The overall goal will be to mimic and quantify the exposure of aerosol inhalation in vivo using novel methods for exposing cells to aerosols, in order to find suitable model systems. Cellular responses to chemically defined aerosols will be obtained in relevant cell and tissue-based biological models of different complexities and reflecting different regions of the lungs (larger airways versus more peripheral airways and lung parenchyma) and will be compared. Their response will be characterised in terms of broad categories of toxicologically important mechanisms: oxidative stress, inflammation, and genotoxicity (objective 2: Task 2.1).

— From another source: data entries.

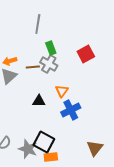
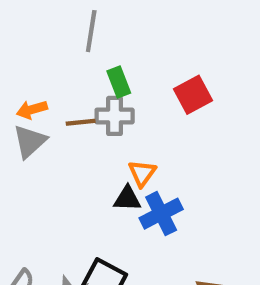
gray cross: (49, 64) -> (115, 116), turned -30
black triangle: (39, 101) -> (127, 199), moved

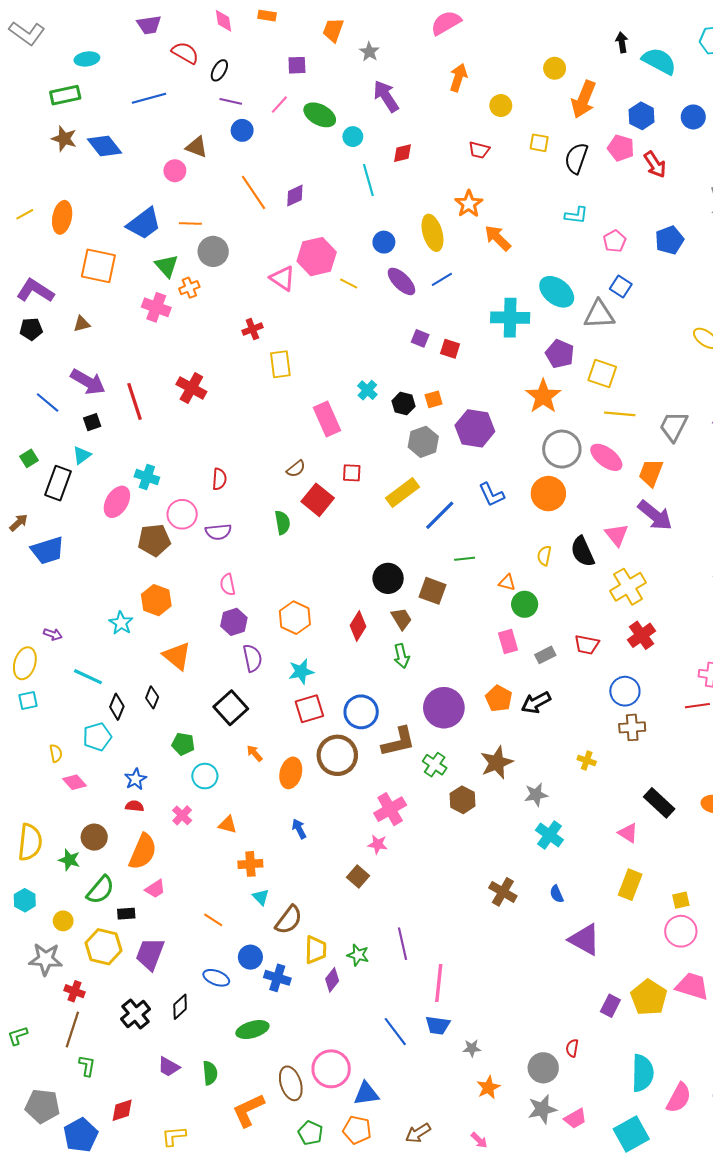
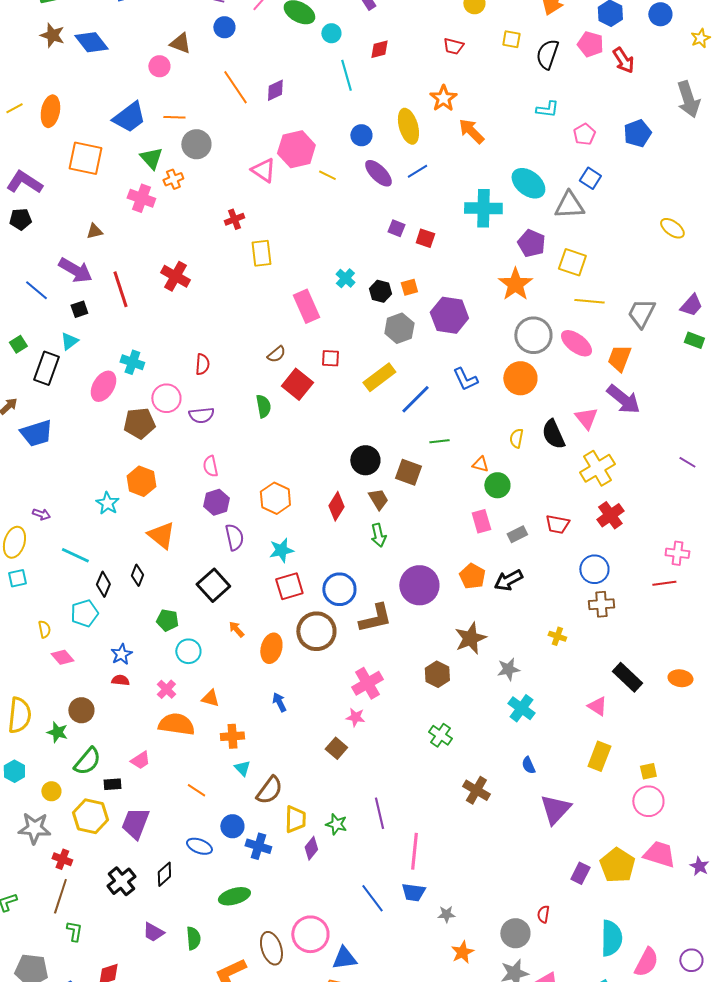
brown triangle: (82, 324) -> (94, 231), moved
green cross: (435, 765) -> (440, 735), moved
orange semicircle: (143, 852) -> (176, 724), moved, turned -105
brown cross: (503, 892) -> (476, 790), moved
purple triangle: (585, 940) -> (555, 809), turned 44

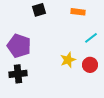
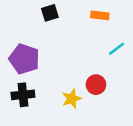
yellow star: (68, 60) -> (72, 99), moved
red circle: (90, 65) -> (96, 85), moved

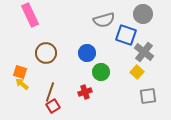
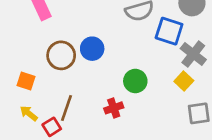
blue circle: (87, 53) -> (92, 49), moved
yellow arrow: (22, 84) -> (29, 113), moved
red square: (53, 106) -> (52, 127), moved

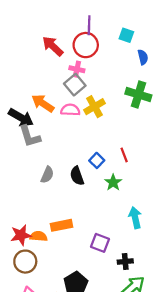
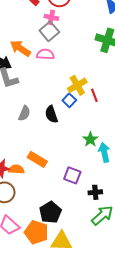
yellow cross: (95, 107) -> (77, 85), moved
green star: (113, 182) -> (90, 139), moved
orange rectangle: (62, 225) -> (37, 159), turned 42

This information will then be used as a basis for the investigation of the suitability of the models for evaluating the causal pathways related to health effects reported in epidemiological literature. The obtained results should enable identification of key particulate parameters which affect human health and provide new insights into the mechanisms by which such particles disrupt normal cellular function. In addition, cellular response to the defined aerosols will be investigated using untargeted transcriptomic and proteomic techniques, allowing the identification of novel, component specified pathways (objective 3; Task 2.2).

Task 2.1: Aerosol particles exposure in cell and tissue cultures of different complexity

The aim of this task is to mimic and quantify the exposure of aerosol inhalation in vivo using novel methods for exposing cells to aerosols at the ALI, in order to find suitable model systems. This will be done by establishing and use relevant biological models (of different complexity ranging from more basic systems composed of monolayers to more complex novel in vitro lung model systems) following exposure to well characterised aerosols.

Task 2.2: Screening of cellular response using established toxicity panels and transcriptomic/proteomic approaches

The aim of this task is to evaluate at the cellular and subcellular level the response of the biological models in Task 2.1 to defined aerosols. The task will measure the response of large cell populations using fluorescent reporters for response biomarkers (including cytotoxicity, ROS and inflammation) as well as using proteomic and transcriptomic analyses.